Ama sakın unutma, bütün bunlar, sana bu destekler, sen CHP’nin adayı olduğun, CHP’nin ilkelerini, Atatürk Cumhuriyeti’ni, demokrasiyi, barışı, özgürlükleri inançla savunduğun ve bunları CHP ile gerçekleştirebileceğin için verildi!
Sen, Ecevit, Baykal, Kılıçdaroğlu, İmamoğlu CHP’den büyük değilsiniz ve hepiniz CHP ile önemli ve değerlisiniz!
Hepimiz kurultay kararlarına saygılı olmalıyız.

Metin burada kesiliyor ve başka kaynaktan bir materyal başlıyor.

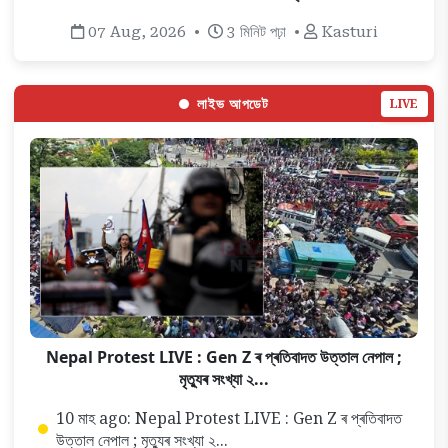
Nepal Protest LIVE : Gen Z ৰ প্ৰতিবাদত উত্তাল নেপাল ;
মৃত্যুৰ সংখ্যা ২...
10 মাহ ago: Nepal Protest LIVE : Gen Z ৰ প্ৰতিবাদত
উত্তাল নেপাল ; মৃত্যুৰ সংখ্যা ২...
1 বছৰ ago: Ronaldo
1 বছৰ ago: test live 1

Lütfen bak; CHP’deki kimi rakiplerin seni incitmek, etkisiz ve itibarsız kılmak için tasvip edilemez yöntemlere başvurmuşlarsa da kurultay onları kısmen de olsa etkisiz kılmıştır.
Partinin mevcut yönetiminin Cumhurbaşkanı adaylığını layıkıyla yapan İnce’ye hak ettiği değeri vermemiş ve kendisini destekleyenleri milletvekili ve belediye başkan adayı yapmamış olmasının hesabı, ancak partili olarak, partide yapılacak demokratik mücadele ile sorulabilir.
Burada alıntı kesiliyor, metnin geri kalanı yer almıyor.